フィラデルフィア・フィリーズを解雇され、サンディエゴ・パドレスに移籍したニック・カステヤノスが、5月25日のフィリーズとのシリーズ前に取材に応じ、古巣に対する率直な思いを語った。フィリーズのロブ・トムソン前監督との亀裂や、試合中の飲酒で連続出場記録が止まった「マイアミ事件」について、カステヤノスは「わだかまりはない」と語り、現在のパドレスでの生活に前向きな姿勢を見せた。
「もっとうまくできた」マイアミ事件の初告白
現地メディア『フィラデルフィア・インクワイアラー』によると、カステヤノスは2025年6月、マイアミでのマーリンズ戦で守備固めのために交代させられた後、ビールをベンチに持ち込んだ。これを受けてトムソン監督は翌日のスタメンから外し、236試合連続出場記録が止まった。

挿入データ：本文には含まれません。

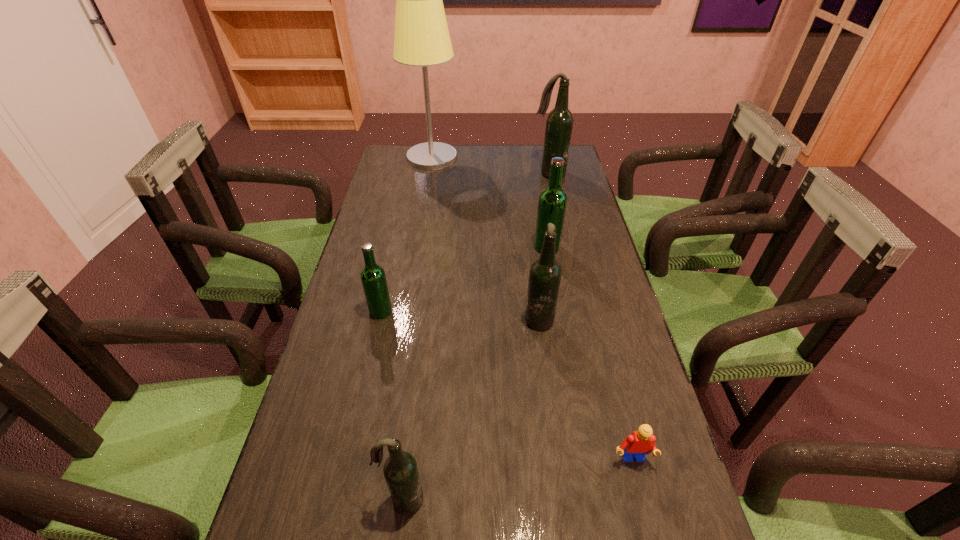 Find the location of `table lamp at the far edge`. table lamp at the far edge is located at coordinates (422, 38).

Where is `beer bottle present at the far edge`? beer bottle present at the far edge is located at coordinates (559, 123).

This screenshot has width=960, height=540. In order to click on table lamp that is at the left edge in this screenshot , I will do `click(422, 38)`.

Locate an element on the screen. The height and width of the screenshot is (540, 960). beer bottle present at the left edge is located at coordinates (373, 277).

Locate an element on the screen. Lego present at the right edge is located at coordinates [641, 442].

Find the location of a particular element. The image size is (960, 540). object located at the far left corner is located at coordinates (422, 38).

Find the location of a particular element. object that is positioned at the far right corner is located at coordinates tap(559, 123).

Where is `free space at the far edge`? The height and width of the screenshot is (540, 960). free space at the far edge is located at coordinates (478, 147).

In the image, there is a desktop. At what (x,y) coordinates should I click in order to perform the action: click on vacant space at the left edge. Please return your answer as a coordinate pair (x, y). Looking at the image, I should click on (406, 242).

The width and height of the screenshot is (960, 540). Identify the location of free space at the right edge of the desktop. (574, 200).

カステヤノスはこの一件についてこう語った。「溜め込んでいた感情と欲求不満が一気に出てしまった。言ったことは全て本物の気持ちだったが、もっとうまくやれたと思う。今は何か不満があれば、すぐにその場で伝えるようにしている。一段ずつ階段を上る方が、一気に飛び越えようとするよりずっと楽だと学んだ」。
5年165億円から最低年俸契約へ、その選択の理由
同記事によると、フィリーズはカステヤノスに1億ドル(約165億円)の5年契約が1年残っている状態で2月12日に解雇し、残りの2000万ドル(約33億円)はフィリーズが負担した形でカステヤノスはパドレスと最低年俸で1年契約を結んだ。「彼らは勝つために必要な判断をした。それが私をサンディエゴに連れてきた。全ては理由があって起きると思っている」と語った。現在は先発出場53試合中29試合と控え的な役割だが、コミュニケーションの改善を挙げてパドレスでの環境に満足していると明かした。